I store my data in Cassandra NoSQL database with the following schema:

CREATE TABLE bidding3(
    item_id bigint,
    user_id bigint,
    bid_price bigint,
    current_time text,
    PRIMARY KEY (item_id,current_time)
) WITH CLUSTERING ORDER BY (current_time,DESC);


CREATE TABLE bidding_user(
    item_id bigint,
    user_id bigint,
    bid_price bigint,
    current_time text,
    PRIMARY KEY (user_id,current_time)
) WITH CLUSTERING ORDER BY (current_time,DESC);

And then I use SELECT * FROM bidding_user LIMIT 5;. I would expect the data is arranged in time-series and it did for the first day, but things changed today.
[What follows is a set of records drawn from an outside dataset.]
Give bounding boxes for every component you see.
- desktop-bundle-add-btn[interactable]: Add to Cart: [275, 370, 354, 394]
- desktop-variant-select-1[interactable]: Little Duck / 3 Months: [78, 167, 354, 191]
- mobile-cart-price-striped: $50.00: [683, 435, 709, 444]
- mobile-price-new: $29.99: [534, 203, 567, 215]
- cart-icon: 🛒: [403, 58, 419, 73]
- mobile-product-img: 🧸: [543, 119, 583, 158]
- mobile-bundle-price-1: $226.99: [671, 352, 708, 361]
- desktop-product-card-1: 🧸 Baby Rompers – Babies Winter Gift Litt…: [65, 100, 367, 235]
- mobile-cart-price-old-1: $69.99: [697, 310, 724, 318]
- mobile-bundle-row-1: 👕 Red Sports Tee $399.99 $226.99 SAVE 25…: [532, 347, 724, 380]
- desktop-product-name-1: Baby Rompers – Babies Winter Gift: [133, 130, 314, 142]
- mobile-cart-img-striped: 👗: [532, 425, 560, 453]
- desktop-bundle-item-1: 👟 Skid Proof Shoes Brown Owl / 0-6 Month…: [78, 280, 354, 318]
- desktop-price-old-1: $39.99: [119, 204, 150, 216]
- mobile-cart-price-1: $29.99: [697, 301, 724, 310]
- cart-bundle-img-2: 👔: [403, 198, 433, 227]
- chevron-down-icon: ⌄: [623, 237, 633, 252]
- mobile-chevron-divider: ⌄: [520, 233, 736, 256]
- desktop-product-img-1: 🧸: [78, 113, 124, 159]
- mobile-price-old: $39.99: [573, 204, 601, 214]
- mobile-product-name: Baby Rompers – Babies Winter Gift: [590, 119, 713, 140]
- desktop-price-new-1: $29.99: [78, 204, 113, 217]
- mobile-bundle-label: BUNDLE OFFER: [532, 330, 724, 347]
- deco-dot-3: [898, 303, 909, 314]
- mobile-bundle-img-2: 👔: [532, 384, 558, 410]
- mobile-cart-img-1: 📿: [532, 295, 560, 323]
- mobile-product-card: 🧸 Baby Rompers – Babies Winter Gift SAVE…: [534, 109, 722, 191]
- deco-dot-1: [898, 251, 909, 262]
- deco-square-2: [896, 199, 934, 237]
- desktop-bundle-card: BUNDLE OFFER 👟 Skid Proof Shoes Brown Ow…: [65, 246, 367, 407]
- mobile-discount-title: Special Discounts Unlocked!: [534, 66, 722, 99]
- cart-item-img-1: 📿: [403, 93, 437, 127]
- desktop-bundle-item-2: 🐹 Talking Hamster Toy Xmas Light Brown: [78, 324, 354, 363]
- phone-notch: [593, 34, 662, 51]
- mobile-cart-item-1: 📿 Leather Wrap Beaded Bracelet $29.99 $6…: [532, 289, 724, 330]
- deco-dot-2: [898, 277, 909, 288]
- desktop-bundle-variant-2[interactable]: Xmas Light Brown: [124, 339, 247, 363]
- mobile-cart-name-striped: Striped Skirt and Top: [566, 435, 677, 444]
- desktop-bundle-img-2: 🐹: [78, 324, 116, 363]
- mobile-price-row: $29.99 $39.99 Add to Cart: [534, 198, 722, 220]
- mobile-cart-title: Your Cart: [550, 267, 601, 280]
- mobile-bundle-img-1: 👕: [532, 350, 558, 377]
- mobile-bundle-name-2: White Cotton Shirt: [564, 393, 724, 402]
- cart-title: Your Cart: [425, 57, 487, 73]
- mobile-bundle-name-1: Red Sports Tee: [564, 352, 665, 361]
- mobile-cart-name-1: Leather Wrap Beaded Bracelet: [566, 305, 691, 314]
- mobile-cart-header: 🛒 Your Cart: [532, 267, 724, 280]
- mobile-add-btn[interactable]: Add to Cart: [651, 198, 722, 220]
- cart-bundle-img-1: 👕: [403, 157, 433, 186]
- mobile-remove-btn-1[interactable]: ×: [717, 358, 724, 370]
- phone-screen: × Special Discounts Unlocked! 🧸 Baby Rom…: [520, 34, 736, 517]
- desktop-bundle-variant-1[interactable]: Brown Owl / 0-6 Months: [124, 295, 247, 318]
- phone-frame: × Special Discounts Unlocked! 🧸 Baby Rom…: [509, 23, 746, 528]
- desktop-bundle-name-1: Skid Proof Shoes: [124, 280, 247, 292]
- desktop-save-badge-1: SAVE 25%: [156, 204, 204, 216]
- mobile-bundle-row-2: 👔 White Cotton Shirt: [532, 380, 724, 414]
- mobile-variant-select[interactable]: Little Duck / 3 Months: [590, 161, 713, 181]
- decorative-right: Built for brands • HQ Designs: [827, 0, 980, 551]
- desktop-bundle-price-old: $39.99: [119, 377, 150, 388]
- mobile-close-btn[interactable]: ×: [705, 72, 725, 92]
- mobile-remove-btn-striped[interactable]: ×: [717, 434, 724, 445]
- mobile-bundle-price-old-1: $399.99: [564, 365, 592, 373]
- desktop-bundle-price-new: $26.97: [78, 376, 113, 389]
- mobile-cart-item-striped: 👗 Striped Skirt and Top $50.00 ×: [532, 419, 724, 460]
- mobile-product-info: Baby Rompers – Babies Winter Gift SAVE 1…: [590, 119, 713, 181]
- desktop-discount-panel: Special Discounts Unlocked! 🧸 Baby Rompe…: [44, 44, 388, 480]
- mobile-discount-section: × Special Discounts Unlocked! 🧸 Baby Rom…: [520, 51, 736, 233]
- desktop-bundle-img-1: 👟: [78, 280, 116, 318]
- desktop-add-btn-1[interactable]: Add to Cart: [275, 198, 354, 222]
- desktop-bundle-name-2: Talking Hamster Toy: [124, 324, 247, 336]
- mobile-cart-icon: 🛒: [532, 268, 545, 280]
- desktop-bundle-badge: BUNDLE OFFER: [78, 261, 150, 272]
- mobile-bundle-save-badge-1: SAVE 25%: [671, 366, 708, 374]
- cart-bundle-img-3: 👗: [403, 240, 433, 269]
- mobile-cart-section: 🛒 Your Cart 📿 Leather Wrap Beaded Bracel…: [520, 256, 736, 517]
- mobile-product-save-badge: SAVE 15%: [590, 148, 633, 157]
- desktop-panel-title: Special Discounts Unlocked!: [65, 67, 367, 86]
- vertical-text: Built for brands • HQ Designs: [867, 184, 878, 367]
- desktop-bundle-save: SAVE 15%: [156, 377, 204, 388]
Wed Jul 06 20:09:04 UTC 2016
Wed Jul 06 19:10:04 UTC 2016
Thu Jul 07 19:09:04 UTC 2016.

I think the database ignores the date but only care about the time.

Any idea how to fix this?

2

2 Answers

4
votes
SELECT * FROM bidding_user LIMIT 5;

The problem here, is that you have not specified a WHERE clause. Cassandra only maintains sort order within a partition key. Your partition key is user_id, so my guess (since you are only showing us the current_time column, and not the user_id) is that your first two rows share a user_id, and the user_id for the third row is different.
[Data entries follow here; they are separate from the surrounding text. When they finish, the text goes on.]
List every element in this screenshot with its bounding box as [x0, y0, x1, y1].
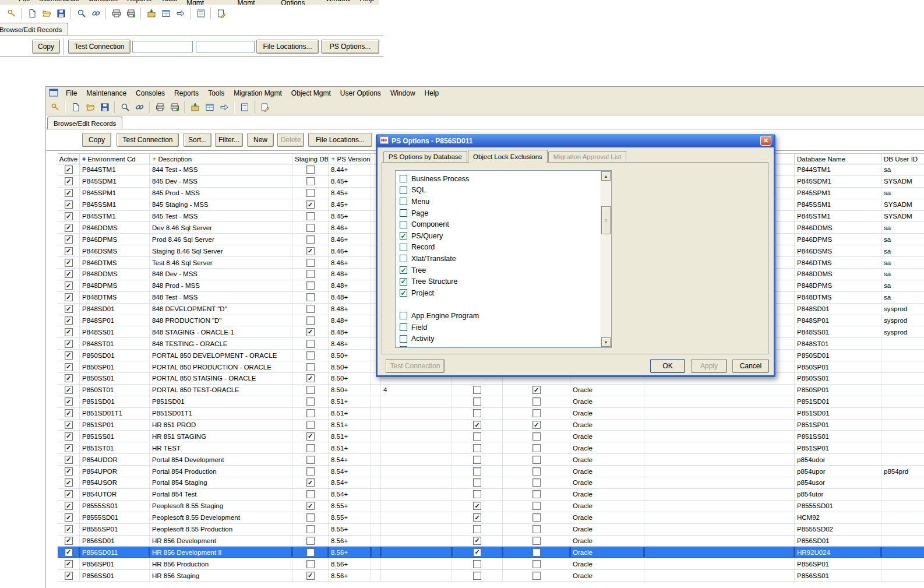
checkbox-activity[interactable]	[400, 335, 407, 343]
exclusion-item-field[interactable]: Field	[400, 322, 601, 333]
copy-button[interactable]: Copy	[32, 40, 60, 54]
checkbox-staging[interactable]	[306, 409, 315, 417]
checkbox-staging[interactable]	[306, 212, 315, 220]
checkbox-staging[interactable]	[306, 281, 315, 290]
test-connection-button[interactable]: Test Connection	[117, 133, 179, 147]
checkbox-flag1[interactable]: ✓	[473, 548, 481, 557]
checkbox-active[interactable]: ✓	[65, 363, 73, 371]
checkbox-staging[interactable]	[306, 340, 315, 348]
checkbox-flag1[interactable]: ✓	[473, 513, 481, 522]
file-locations-button[interactable]: File Locations...	[256, 40, 319, 54]
menu-user-options[interactable]: User Options	[336, 88, 386, 98]
checkbox-active[interactable]: ✓	[65, 247, 73, 255]
menu-window[interactable]: Window	[321, 0, 355, 4]
new-button[interactable]: New	[247, 133, 274, 147]
checkbox-flag2[interactable]	[532, 432, 541, 441]
report-icon[interactable]	[194, 7, 207, 20]
checkbox-field[interactable]	[400, 323, 407, 331]
table-row-p854utor[interactable]: ✓P854UTORPortal 854 Test8.54+Oraclep854u…	[58, 489, 924, 501]
checkbox-flag1[interactable]	[473, 572, 481, 580]
checkbox-flag2[interactable]	[532, 444, 541, 452]
checkbox-active[interactable]: ✓	[65, 386, 73, 394]
ok-button[interactable]: OK	[650, 359, 685, 373]
scrollbar-thumb[interactable]: ≡	[601, 206, 611, 234]
checkbox-flag2[interactable]	[532, 525, 541, 533]
checkbox-active[interactable]: ✓	[65, 305, 73, 313]
checkbox-flag1[interactable]	[473, 525, 481, 533]
tab-browse-edit-records[interactable]: Browse/Edit Records	[0, 23, 68, 36]
checkbox-flag2[interactable]	[532, 560, 541, 568]
menu-migration-mgmt[interactable]: Migration Mgmt	[229, 88, 287, 98]
checkbox-app-engine-program[interactable]	[400, 312, 407, 319]
checkbox-active[interactable]: ✓	[65, 478, 73, 487]
link-icon[interactable]	[133, 101, 146, 114]
checkbox-page[interactable]	[400, 209, 407, 217]
checkbox-staging[interactable]	[306, 293, 315, 301]
exclusion-item-project[interactable]: ✓Project	[400, 287, 601, 299]
checkbox-staging[interactable]	[306, 421, 315, 429]
checkbox-flag1[interactable]	[473, 409, 481, 417]
table-row-p850st01[interactable]: ✓P850ST01PORTAL 850 TEST-ORACLE8.50+4✓Or…	[58, 385, 924, 396]
checkbox-flag2[interactable]: ✓	[532, 421, 541, 429]
cancel-button[interactable]: Cancel	[732, 359, 769, 373]
checkbox-staging[interactable]: ✓	[306, 328, 315, 336]
menu-user-options[interactable]: User Options	[276, 0, 320, 5]
checkbox-active[interactable]: ✓	[65, 572, 73, 580]
zoom-icon[interactable]	[118, 101, 132, 114]
table-row-p851sp01[interactable]: ✓P851SP01HR 851 PROD8.51+✓✓OracleP851SP0…	[58, 420, 924, 431]
checkbox-active[interactable]: ✓	[65, 235, 73, 244]
exclusion-item-xlat-translate[interactable]: Xlat/Translate	[400, 253, 601, 265]
checkbox-staging[interactable]	[306, 235, 315, 244]
checkbox-active[interactable]: ✓	[65, 281, 73, 290]
sort-button[interactable]: Sort...	[184, 133, 211, 147]
checkbox-active[interactable]: ✓	[65, 259, 73, 267]
dialog-titlebar[interactable]: PS Options - P856SD011 ✕	[378, 134, 774, 147]
checkbox-staging[interactable]: ✓	[306, 247, 315, 255]
transfer-arrow-icon[interactable]	[217, 101, 231, 114]
checkbox-staging[interactable]	[306, 397, 315, 406]
checkbox-active[interactable]: ✓	[65, 224, 73, 232]
checkbox-xlat-translate[interactable]	[400, 255, 407, 262]
checkbox-staging[interactable]: ✓	[306, 502, 315, 510]
menu-reports[interactable]: Reports	[122, 0, 156, 4]
checkbox-flag1[interactable]	[473, 444, 481, 452]
exclusion-item-component[interactable]: Component	[400, 219, 601, 230]
menu-reports[interactable]: Reports	[170, 88, 203, 98]
exclusion-item-page[interactable]: Page	[400, 207, 601, 219]
checkbox-staging[interactable]	[306, 305, 315, 313]
checkbox-flag2[interactable]	[532, 467, 541, 476]
tab-ps-options-by-database[interactable]: PS Options by Database	[383, 151, 467, 162]
checkbox-flag2[interactable]	[532, 537, 541, 545]
checkbox-ps-query[interactable]: ✓	[400, 232, 407, 240]
checkbox-staging[interactable]	[306, 386, 315, 394]
checkbox-active[interactable]: ✓	[65, 513, 73, 522]
table-row-p856sd011[interactable]: ✓P856SD011HR 856 Development II8.56+✓Ora…	[58, 547, 924, 558]
checkbox-active[interactable]: ✓	[65, 409, 73, 417]
checkbox-active[interactable]: ✓	[65, 189, 73, 197]
checkbox-active[interactable]: ✓	[65, 456, 73, 464]
checkbox-active[interactable]: ✓	[65, 270, 73, 278]
key-icon[interactable]	[48, 101, 62, 114]
checkbox-flag1[interactable]	[473, 560, 481, 568]
checkbox-active[interactable]: ✓	[65, 374, 73, 382]
test-connection-button[interactable]: Test Connection	[68, 40, 131, 54]
checkbox-staging[interactable]	[306, 166, 315, 174]
checkbox-active[interactable]: ✓	[65, 421, 73, 429]
checkbox-flag1[interactable]: ✓	[473, 537, 481, 545]
checkbox-active[interactable]: ✓	[65, 166, 73, 174]
checkbox-active[interactable]: ✓	[65, 490, 73, 498]
checkbox-active[interactable]: ✓	[65, 397, 73, 406]
checkbox-staging[interactable]	[306, 259, 315, 267]
table-row-p856sp01[interactable]: ✓P856SP01HR 856 Production8.56+OracleP85…	[58, 558, 924, 570]
checkbox-business-process[interactable]	[400, 175, 407, 182]
menu-help[interactable]: Help	[355, 0, 379, 4]
save-icon[interactable]	[98, 101, 111, 114]
menu-consoles[interactable]: Consoles	[84, 0, 122, 4]
menu-maintenance[interactable]: Maintenance	[82, 88, 131, 98]
checkbox-staging[interactable]	[306, 177, 315, 185]
table-icon[interactable]	[203, 101, 216, 114]
checkbox-staging[interactable]	[306, 189, 315, 197]
env-field-2[interactable]	[196, 41, 255, 52]
checkbox-flag2[interactable]	[532, 409, 541, 417]
scroll-up-icon[interactable]: ▲	[601, 171, 611, 181]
Consider the following table:

CREATE TABLE stackoverflow.timestamptest (
    userid text,
    activetime timestamp,
    value text,
    PRIMARY KEY (userid, activetime)
) WITH CLUSTERING ORDER BY (activetime ASC)

If I query without a WHERE clause, I get:

aploetz@cqlsh:stackoverflow> SELECT userid,activetime FROM timestamptest ;

 userid | activetime
--------+--------------------------
      a | 2015-09-25 11:33:33+0000
      a | 2015-10-22 14:26:00+0000
      c | 2015-12-28 19:12:00+0000
      d | 2016-01-22 14:57:54+0000
      d | 2016-01-22 14:57:54+0000
      d | 2016-07-07 19:44:04+0000
      b | 2015-10-22 14:26:00+0000
      b | 2016-07-07 19:44:10+0000

(8 rows)

As you can see, the order of my clustering key (activetime) is really only meaningful within each partition key (userid).

In other words, if you want your result set to be sorted, you will need to specify your user_id partition key in a WHERE clause with your query.

Not to self-promote or anything, but I wrote an article on this subject early last year, which may help you understand this better:

PlanetCassandra: We Shall Have Order!

0
votes

The current_time is of type text so sorting is done based on characters of the date string.

Try changing the type of current_time to timestamp.